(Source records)
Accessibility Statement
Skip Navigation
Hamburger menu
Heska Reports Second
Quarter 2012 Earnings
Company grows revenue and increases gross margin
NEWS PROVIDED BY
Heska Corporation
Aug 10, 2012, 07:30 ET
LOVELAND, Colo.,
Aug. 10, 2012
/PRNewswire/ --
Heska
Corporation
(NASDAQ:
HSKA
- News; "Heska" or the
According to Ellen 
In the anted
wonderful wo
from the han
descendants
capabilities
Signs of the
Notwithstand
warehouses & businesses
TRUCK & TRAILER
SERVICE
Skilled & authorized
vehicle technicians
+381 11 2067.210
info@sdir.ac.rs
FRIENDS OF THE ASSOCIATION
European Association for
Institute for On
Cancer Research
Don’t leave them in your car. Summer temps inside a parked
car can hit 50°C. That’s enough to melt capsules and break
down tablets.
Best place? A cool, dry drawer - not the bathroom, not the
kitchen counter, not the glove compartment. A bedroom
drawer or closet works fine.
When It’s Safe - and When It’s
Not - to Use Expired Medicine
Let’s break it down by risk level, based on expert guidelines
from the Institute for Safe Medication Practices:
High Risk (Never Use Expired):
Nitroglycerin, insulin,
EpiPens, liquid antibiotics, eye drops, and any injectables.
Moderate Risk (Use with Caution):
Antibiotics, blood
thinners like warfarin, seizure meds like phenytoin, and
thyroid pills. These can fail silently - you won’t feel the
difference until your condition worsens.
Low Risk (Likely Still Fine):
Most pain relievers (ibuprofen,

...

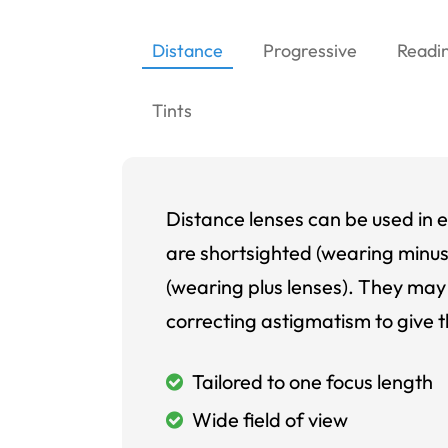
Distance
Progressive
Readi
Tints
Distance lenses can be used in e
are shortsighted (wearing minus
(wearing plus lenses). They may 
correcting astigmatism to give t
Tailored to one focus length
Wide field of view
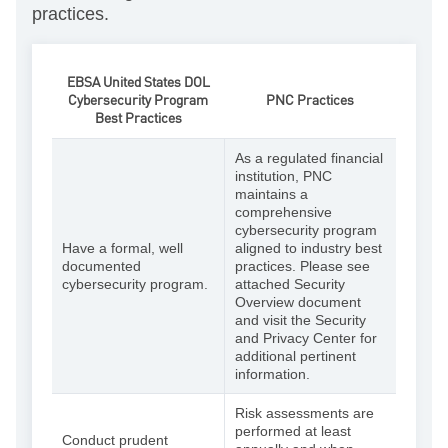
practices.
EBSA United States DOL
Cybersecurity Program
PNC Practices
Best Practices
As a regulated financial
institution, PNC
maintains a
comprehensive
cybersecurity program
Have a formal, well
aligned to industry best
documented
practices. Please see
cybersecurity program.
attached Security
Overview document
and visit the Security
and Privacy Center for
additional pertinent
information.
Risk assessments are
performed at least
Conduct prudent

WORK TO BE COMPLETED — Repeat, exactly as they stand above, the lines from the line with "EpiPens, liquid antibiotics, eye" to the line with "Most pain relievers", both lines included.

ANSWER AREA —
EpiPens, liquid antibiotics, eye drops, and any injectables.
Moderate Risk (Use with Caution):
Antibiotics, blood
thinners like warfarin, seizure meds like phenytoin, and
thyroid pills. These can fail silently - you won’t feel the
difference until your condition worsens.
Low Risk (Likely Still Fine):
Most pain relievers (ibuprofen,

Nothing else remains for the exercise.